Le Parlement fédéral quelque incontestable que soit son droit à la non-ratification pourrait hésiter à l’exercer, parce que cela reviendrait à prendre en otage un Traité commercial paraphé par la Commission et par les 28 gouvernements. Il faudrait pour cela de solides raisons. Ces raisons existent. Mais avant de les parcourir, trois réflexions liminaires:
1) Il ne s’agit pas ici d’une zone de libre-échange de plus, car le TTIP va bien plus loin: ses promoteurs l’ont qualifié de «marché intérieur transatlantique» (De Gucht) et d’«OTAN économique» (Clinton). Que cette intégration se fasse avec un allié stratégique ne devrait pas nous rassurer, car le risque de mainmise sur le projet européen est réel puisqu’ à la dépendance stratégique va s’ajouter la dépendance économique. L’emprise des MNCs américaines sur des pans stratégiques en devenir de l’économie européenne est encore plus préoccupante. Rappelons-nous l’alliance du pot de terre et du pot de fer de La Fontaine: le pot de fer ne voulait pas de mal au pot de terre…

2) La négociation est en effet asymétrique. Pour la première fois, l’UE négocie avec (beaucoup) plus fort qu’elle. N’en déplaise à Mrs Malmström, la supériorité démographique de l’UE est bien peu de choses en regard de sa désunion, de son retard technologique et de sa dépendance stratégique. Relevons ainsi:

a. l’extraterritorialité de juridiction des Etats-Unis en matière de fiscalité, de sanctions attachées à l’usage du dollar, de politique de concurrence, de lutte contre la corruption sur des marchés tiers;

b. l’unité des Etats-Unis qui contraste avec la coalition lâche de 28 EM divisés: un marché intérieur inachevé dans des secteurs stratégiques (énergie, télécom, numérique, services financiers, industries de défense) et 8 monnaies contre le dollar; prévoit-on un mécanisme de régulation du change euro et dollar?

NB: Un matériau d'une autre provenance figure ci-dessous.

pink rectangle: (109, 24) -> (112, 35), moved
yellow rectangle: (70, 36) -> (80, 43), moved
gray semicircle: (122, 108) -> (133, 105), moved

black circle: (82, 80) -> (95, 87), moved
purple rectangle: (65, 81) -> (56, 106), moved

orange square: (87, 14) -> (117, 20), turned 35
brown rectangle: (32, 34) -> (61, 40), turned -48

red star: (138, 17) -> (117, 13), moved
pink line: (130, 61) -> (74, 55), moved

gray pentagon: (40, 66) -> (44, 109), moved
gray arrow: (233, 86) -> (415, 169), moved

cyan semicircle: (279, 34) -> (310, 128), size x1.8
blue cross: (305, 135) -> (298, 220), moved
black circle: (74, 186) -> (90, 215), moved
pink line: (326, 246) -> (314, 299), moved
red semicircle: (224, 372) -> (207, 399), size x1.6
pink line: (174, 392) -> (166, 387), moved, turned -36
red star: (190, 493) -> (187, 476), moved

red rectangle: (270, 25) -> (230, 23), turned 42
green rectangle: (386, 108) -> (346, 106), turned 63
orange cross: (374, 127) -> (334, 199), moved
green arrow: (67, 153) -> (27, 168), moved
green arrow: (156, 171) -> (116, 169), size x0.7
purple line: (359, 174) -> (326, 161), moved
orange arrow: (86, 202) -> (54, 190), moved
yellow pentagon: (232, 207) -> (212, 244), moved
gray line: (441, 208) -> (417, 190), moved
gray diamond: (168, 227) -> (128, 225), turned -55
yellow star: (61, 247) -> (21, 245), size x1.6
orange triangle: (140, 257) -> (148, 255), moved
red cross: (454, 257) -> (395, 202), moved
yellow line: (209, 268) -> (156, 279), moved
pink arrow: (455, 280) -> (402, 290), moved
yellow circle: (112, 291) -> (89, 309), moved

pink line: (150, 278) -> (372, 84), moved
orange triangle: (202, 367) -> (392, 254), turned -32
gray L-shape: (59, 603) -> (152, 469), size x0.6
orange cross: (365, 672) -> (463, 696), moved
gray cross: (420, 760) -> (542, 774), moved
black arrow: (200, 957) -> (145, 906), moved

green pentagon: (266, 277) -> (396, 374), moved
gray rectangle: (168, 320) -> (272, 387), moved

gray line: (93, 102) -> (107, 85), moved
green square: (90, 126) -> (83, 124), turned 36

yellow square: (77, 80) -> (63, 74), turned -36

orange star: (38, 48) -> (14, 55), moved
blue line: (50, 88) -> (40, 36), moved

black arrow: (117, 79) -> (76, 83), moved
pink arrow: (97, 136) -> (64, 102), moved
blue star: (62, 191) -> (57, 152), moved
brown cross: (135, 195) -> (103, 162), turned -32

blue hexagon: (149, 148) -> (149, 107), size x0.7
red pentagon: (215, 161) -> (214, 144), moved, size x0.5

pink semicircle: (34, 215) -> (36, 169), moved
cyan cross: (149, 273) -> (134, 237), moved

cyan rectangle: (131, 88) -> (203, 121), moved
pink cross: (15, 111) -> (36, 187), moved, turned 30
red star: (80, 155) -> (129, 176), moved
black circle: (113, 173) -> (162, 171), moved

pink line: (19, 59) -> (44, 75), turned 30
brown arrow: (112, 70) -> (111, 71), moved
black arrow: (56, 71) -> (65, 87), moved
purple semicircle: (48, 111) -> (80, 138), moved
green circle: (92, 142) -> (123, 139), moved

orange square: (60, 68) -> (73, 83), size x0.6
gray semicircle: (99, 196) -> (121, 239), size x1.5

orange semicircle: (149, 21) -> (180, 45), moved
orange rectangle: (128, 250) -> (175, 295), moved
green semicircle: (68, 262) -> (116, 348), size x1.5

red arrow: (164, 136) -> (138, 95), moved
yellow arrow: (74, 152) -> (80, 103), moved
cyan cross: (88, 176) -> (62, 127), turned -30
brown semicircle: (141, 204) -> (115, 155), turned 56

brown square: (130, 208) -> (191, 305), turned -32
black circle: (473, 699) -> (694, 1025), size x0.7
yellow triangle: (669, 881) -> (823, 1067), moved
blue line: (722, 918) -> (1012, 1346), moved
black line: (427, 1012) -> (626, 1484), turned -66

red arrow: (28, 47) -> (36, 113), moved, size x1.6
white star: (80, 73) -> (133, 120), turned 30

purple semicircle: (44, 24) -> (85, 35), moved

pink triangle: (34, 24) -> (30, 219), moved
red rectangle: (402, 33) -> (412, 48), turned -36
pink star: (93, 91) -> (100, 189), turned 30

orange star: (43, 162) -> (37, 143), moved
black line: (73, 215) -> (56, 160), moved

c. L’asymétrie est aggravée par le Partenariat transpacifique (TPP) qui dans le calendrier vient avant le TTIP et dont les résultats seront opposés à l’Europe. L’industrie européenne est confrontée au dilemme éviction/compétition avec l’Asie sur le marché US. L’Amérique a créé ce dilemme et a isolé l’Europe, qui sera ainsi la victime collatérale du containment de la Chine par l’Amérique, sans qu’elle ait rien tenté pour l’empêcher.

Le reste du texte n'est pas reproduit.